Records from a data source
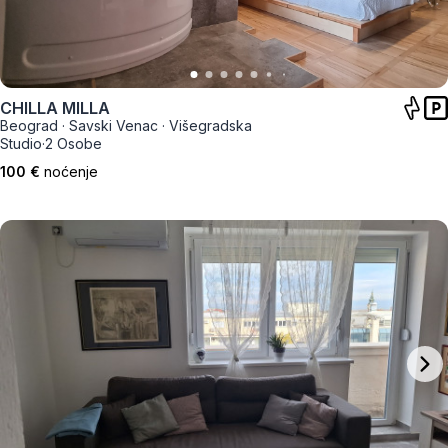
CHILLA MILLA
Beograd
·
Savski Venac
·
Višegradska
Studio
·
2 Osobe
100 €
noćenje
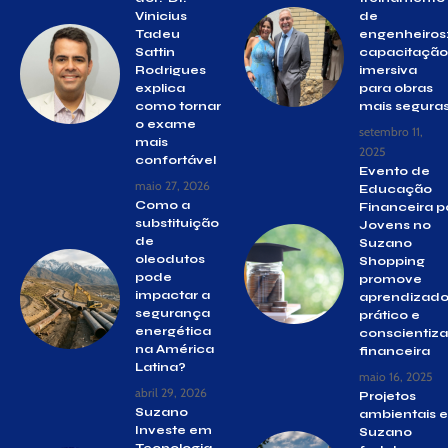
Vinicius
de
Tadeu
engenheiros
Sattin
capacitação
Rodrigues
imersiva
explica
para obras
como tornar
mais segura
o exame
setembro 11,
mais
2025
confortável
Evento de
maio 27, 2026
Educação
Como a
Financeira p
substituição
Jovens no
de
Suzano
oleodutos
Shopping
pode
promove
impactar a
aprendizad
segurança
prático e
energética
conscientiz
na América
financeira
Latina?
maio 16, 2025
abril 29, 2026
Projetos
Suzano
ambientais 
Investe em
Suzano
Tecnologia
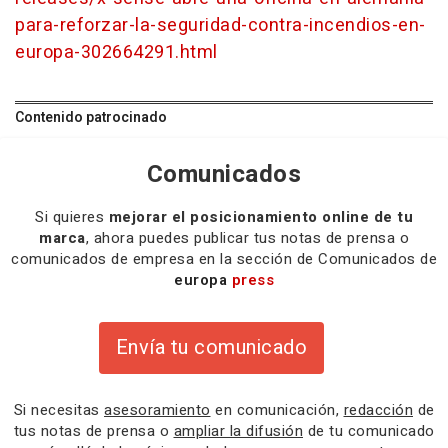
para-reforzar-la-seguridad-contra-incendios-en-
europa-302664291.html
Contenido patrocinado
Comunicados
Si quieres
mejorar el posicionamiento online de tu
marca
, ahora puedes publicar tus notas de prensa o
comunicados de empresa en la sección de Comunicados de
europa
press
Envía tu comunicado
Si necesitas
asesoramiento
en comunicación,
redacción
de
tus notas de prensa o
ampliar la difusión
de tu comunicado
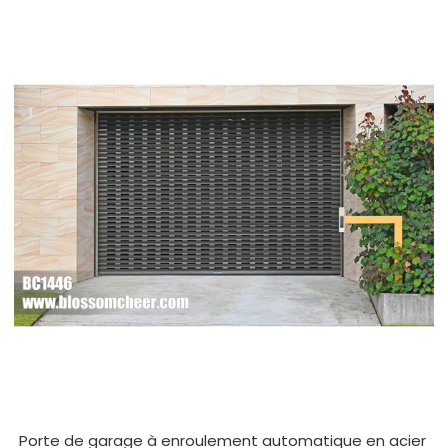
Porte de garage à enroulement automatique en acier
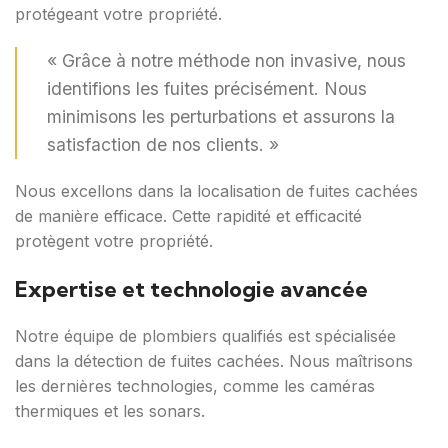
protégeant votre propriété.
« Grâce à notre méthode non invasive, nous
identifions les fuites précisément. Nous
minimisons les perturbations et assurons la
satisfaction de nos clients. »
Nous excellons dans la localisation de fuites cachées
de manière efficace. Cette rapidité et efficacité
protègent votre propriété.
Expertise et technologie avancée
Notre équipe de plombiers qualifiés est spécialisée
dans la détection de fuites cachées. Nous maîtrisons
les dernières technologies, comme les caméras
thermiques et les sonars.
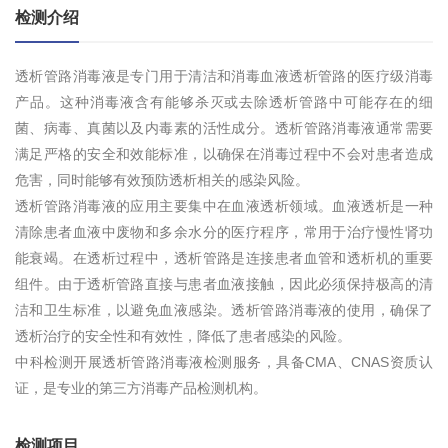
检测介绍
透析管路消毒液是专门用于清洁和消毒血液透析管路的医疗级消毒
产品。这种消毒液含有能够杀灭或去除透析管路中可能存在的细
菌、病毒、真菌以及内毒素的活性成分。透析管路消毒液通常需要
满足严格的安全和效能标准，以确保在消毒过程中不会对患者造成
危害，同时能够有效预防透析相关的感染风险。
透析管路消毒液的应用主要集中在血液透析领域。血液透析是一种
清除患者血液中废物和多余水分的医疗程序，常用于治疗慢性肾功
能衰竭。在透析过程中，透析管路是连接患者血管和透析机的重要
组件。由于透析管路直接与患者血液接触，因此必须保持极高的清
洁和卫生标准，以避免血液感染。透析管路消毒液的使用，确保了
透析治疗的安全性和有效性，降低了患者感染的风险。
中科检测开展透析管路消毒液检测服务，具备CMA、CNAS资质认
证，是专业的第三方消毒产品检测机构。
检测项目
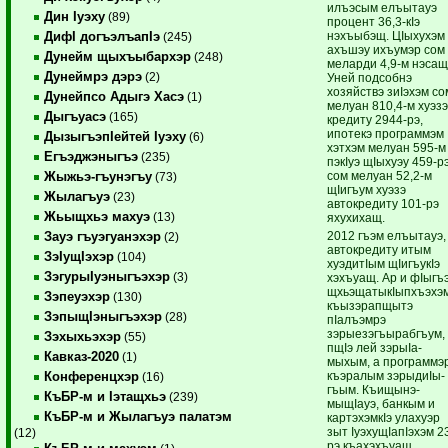
илъэсым елъы­тауэ
Дин Iуэху
(89)
процент 36,3-кIэ
нэхъыбэщ. ЦIыхухэм
ДифI догъэлъапIэ
(245)
ахъшэу ихъумэр сом
Дунейм щыхъыбархэр
(248)
меларди 4,9-м нэсащ
Дунеймрэ дэрэ
(2)
Уней подсобнэ
хозяйствэ зиIэ­хэм со
Дунейпсо Адыгэ Хасэ
(1)
мелуан 810,4-м хуэз
Дыгъуасэ
(165)
кредиту 2944-рэ,
ипотекэ программэм
ДызыгъэпIейтей Iуэху
(6)
хэтхэм мелуан 595-м
Егъэджэныгъэ
(235)
пэкIуэ щIыхуэу 459-рэ
сом мел­уан 52,2-м
Жыжьэ-гъунэгъу
(73)
щIигъум хуэзэ
Жылагъуэ
(23)
автокредиту 101-рэ
Жьыщхьэ махуэ
(13)
яхухихащ.
2012 гъэм елъытауэ,
Зауэ гъуэгуанэхэр
(2)
автокредиту итым
ЗэIущIэхэр
(104)
хуэди­тIым щIигъу­кIэ
ЗэгурыIуэныгъэхэр
(3)
хэхъуащ. Ар и фIыгъ
щхьэщатыкIыпхъэхэ
Зэпеуэхэр
(130)
къызэрапщытэ
ЗэпыщIэныгъэхэр
(28)
пIалъэмрэ
зэрыезэгъырабгъум,
Зэхыхьэхэр
(55)
пщIэ лей зэры­Iа­
Кавказ-2020
(1)
мыхым, а программэ
къэралым зэрыдиIы­
Конференцхэр
(16)
гъым. Къи­щы­нэ­
КъБР-м и Iэтащхьэ
(239)
мыщIауэ, банкым и
КъБР-м и Жылагъуэ палатэм
картэхэмкIэ улахуэр
зыт Iуэху­щIа­пIэхэм 2
(12)
рэ къахэхъуащ.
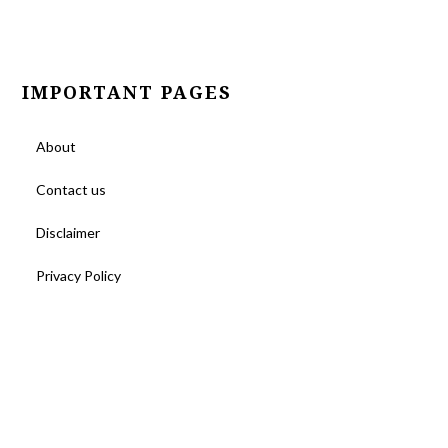
IMPORTANT PAGES
About
Contact us
Disclaimer
Privacy Policy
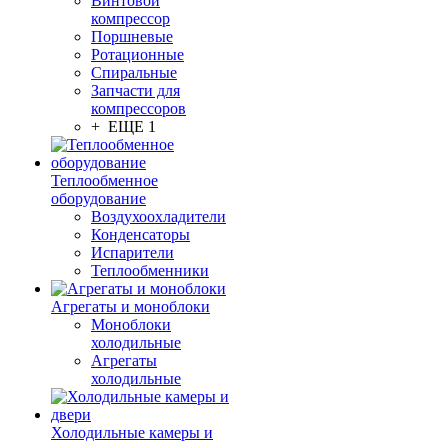
Винтовой
компрессор
Поршневые
Ротационные
Спиральные
Запчасти для
компрессоров
+ ЕЩЕ 1
Теплообменное
оборудование
Воздухоохладители
Конденсаторы
Испарители
Теплообменники
Агрегаты и моноблоки
Моноблоки
холодильные
Агрегаты
холодильные
Холодильные камеры и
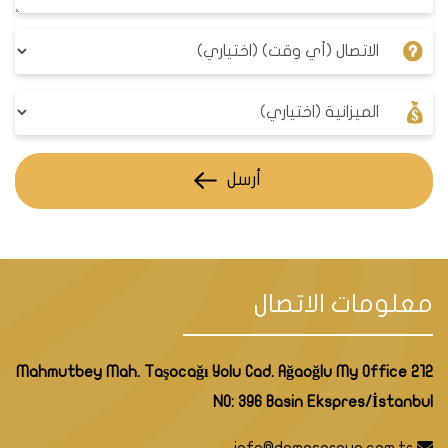
الأسعار التالية بالمتر المربع بالدولار
2754
2020
أرسل
3686
2021
10786
2022
معلومات الاتصال
11819
2023
Mahmutbey Mah. Taşocağı Yolu Cad. Ağaoğlu My Office 212
NO: 396 Basin Ekspres/İstanbul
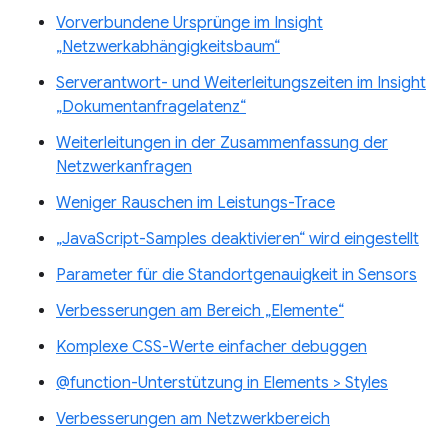
Vorverbundene Ursprünge im Insight
„Netzwerkabhängigkeitsbaum“
Serverantwort- und Weiterleitungszeiten im Insight
„Dokumentanfragelatenz“
Weiterleitungen in der Zusammenfassung der
Netzwerkanfragen
Weniger Rauschen im Leistungs-Trace
„JavaScript-Samples deaktivieren“ wird eingestellt
Parameter für die Standortgenauigkeit in Sensors
Verbesserungen am Bereich „Elemente“
Komplexe CSS-Werte einfacher debuggen
@function-Unterstützung in Elements > Styles
Verbesserungen am Netzwerkbereich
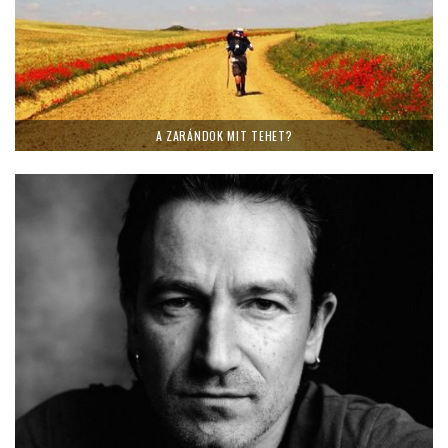
A ZARÁNDOK MIT TEHET?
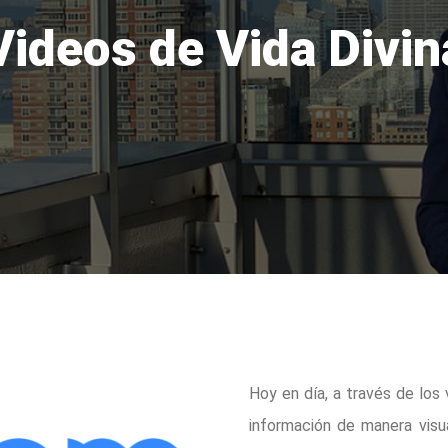
Videos de Vida Divin
Hoy en día, a través de los
información de manera visu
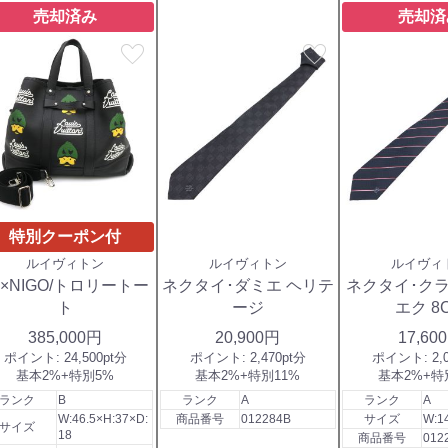
売却済み
売却済
favorite
favorite
特別クーポン付
ルイヴィトン
ルイヴィトン
ルイヴィ
V×NIGO/トロリートー
ネクタイ･ダミエ ヘリテ
ネクタイ･ク
ト
ージ
エク 8
385,000円
20,900円
17,60
ポイント:
24,500pt分
ポイント:
2,470pt分
ポイント:
2,
基本2%+特別5%
基本2%+特別11%
基本2%+特
ランク
B
ランク
A
ランク
A
W:46.5×H:37×D:
商品番号
012284B
サイズ
W:1
サイズ
18
商品番号
012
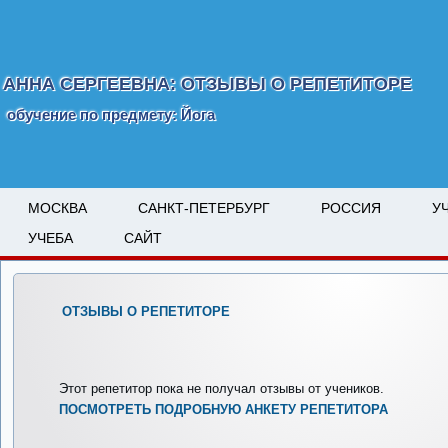
АННА СЕРГЕЕВНА: ОТЗЫВЫ О РЕПЕТИТОРЕ
обучение по предмету: Йога
МОСКВА
САНКТ-ПЕТЕРБУРГ
РОССИЯ
У
УЧЕБА
САЙТ
ОТЗЫВЫ О РЕПЕТИТОРЕ
Этот репетитор пока не получал отзывы от учеников.
ПОСМОТРЕТЬ ПОДРОБНУЮ АНКЕТУ РЕПЕТИТОРА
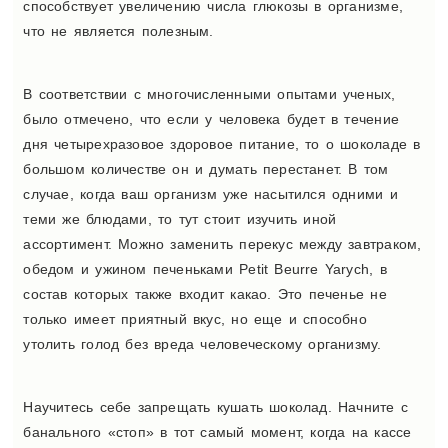
способствует увеличению числа глюкозы в организме,
что не является полезным.
В соответствии с многочисленными опытами ученых,
было отмечено, что если у человека будет в течение
дня четырехразовое здоровое питание, то о шоколаде в
большом количестве он и думать перестанет. В том
случае, когда ваш организм уже насытился одними и
теми же блюдами, то тут стоит изучить иной
ассортимент. Можно заменить перекус между завтраком,
обедом и ужином печеньками Petit Beurre Yarych, в
состав которых также входит какао. Это печенье не
только имеет приятный вкус, но еще и способно
утолить голод без вреда человеческому организму.
Научитесь себе запрещать кушать шоколад. Начните с
банального «стоп» в тот самый момент, когда на кассе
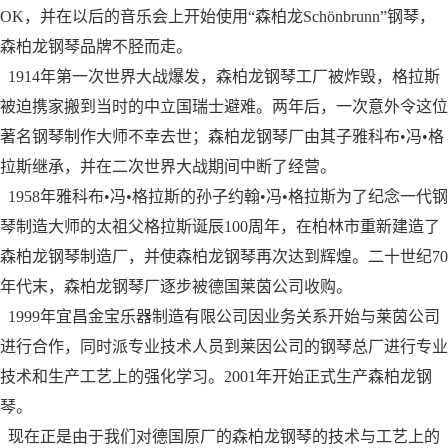
OK，并在以后的音乐会上开始使用“森柏龙Schönbrunn”钢琴，
森柏龙钢琴品牌不胫而走。
1914年第一次世界大战爆发，森柏龙钢琴工厂被炸毁，格拉斯
被迫携家搬到当时的中立国瑞士避难。两年后，一次意外令这位
著名钢琴制作大师不幸去世；森柏龙钢琴厂由其子雅科布•冯•格
拉斯继承，并在二次世界大战期间中断了经营。
1958年雅科布•冯•格拉斯的孙子约翰•冯•格拉斯为了纪念一代钢
琴制造大师的太祖父格拉斯诞辰100周年，在柏林市重新建造了
森柏龙钢琴制造厂，并使森柏龙钢琴再次达到辉煌。二十世纪70
年代末，森柏龙钢琴厂逐步被德国莱茵公司收购。
1999年宜昌金宝乐器制造有限公司因业务关系开始与莱茵公司
进行合作，同时派专业技术人员到莱因公司的钢琴总厂进行专业
技术和生产工艺上的强化学习。2001年开始正式生产森柏龙钢
琴。
现在正是由于我们对德国原厂的森柏龙钢琴的技术与工艺上的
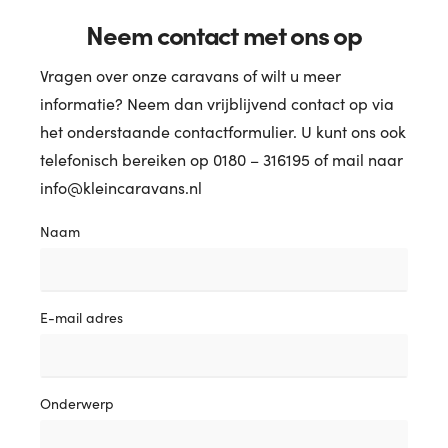
Neem contact met ons op
Vragen over onze caravans of wilt u meer
informatie? Neem dan vrijblijvend contact op via
het onderstaande contactformulier. U kunt ons ook
telefonisch bereiken op 0180 – 316195 of mail naar
info@kleincaravans.nl
Naam
E-mail adres
Onderwerp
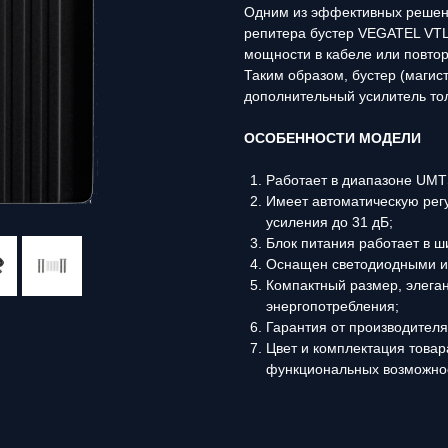
Одним из эффективных решен
репитера бустер VEGATEL VTL
мощности в кабеле или повтор
Таким образом, бустер (магис
дополнительный усилитель то
ОСОБЕННОСТИ МОДЕЛИ
Работает в диапазоне UMT
Имеет автоматическую регу
усиления до 31 дБ;
Блок питания работает в ш
Оснащен светодиодными ин
Компактный размер, элеган
энергопотребления;
Гарантия от производителя 
Цвет и комплектация товар
функциональных возможно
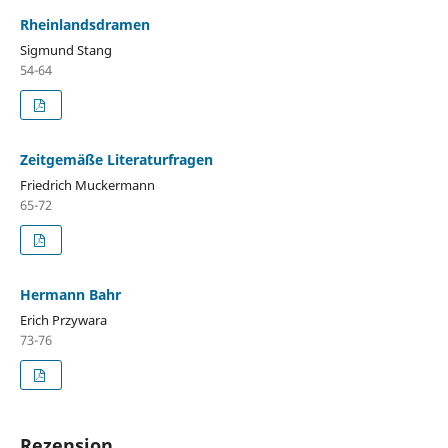
Rheinlandsdramen
Sigmund Stang
54-64
Zeitgemäße Literaturfragen
Friedrich Muckermann
65-72
Hermann Bahr
Erich Przywara
73-76
Rezension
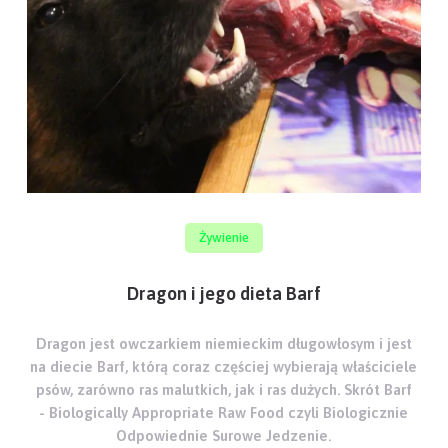
Żywienie
Dragon i jego dieta Barf
Dragon jest owczarkiem niemieckim długowłosym i jest
na diecie Barf, którą coraz częściej wybierają właściciele
psów, zarówno ras malutkich, jak i ras dużych. Skrót Barf
- Biologically Appropriate Raw Food czyli Biologicznie
Odpowiednie Surowe Jedzenie.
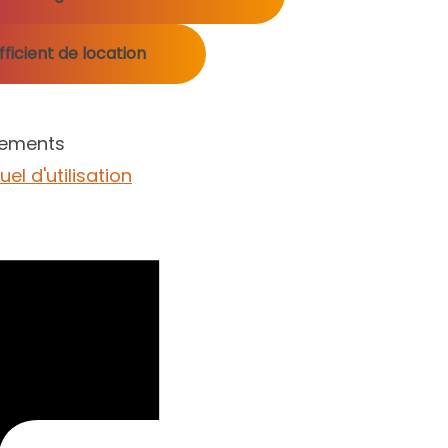
ficient de location
gements
el d'utilisation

Problem ▸ In the entries above, find the line with "Serverantwort- und Weiterleitungszeiten" and the line with "Komplexe CSS-Werte einfacher debuggen", then set down exactly those two and every line between them, nothing else.

Expected answer ▸
Serverantwort- und Weiterleitungszeiten im Insight
„Dokumentanfragelatenz“
Weiterleitungen in der Zusammenfassung der
Netzwerkanfragen
Weniger Rauschen im Leistungs-Trace
„JavaScript-Samples deaktivieren“ wird eingestellt
Parameter für die Standortgenauigkeit in Sensors
Verbesserungen am Bereich „Elemente“
Komplexe CSS-Werte einfacher debuggen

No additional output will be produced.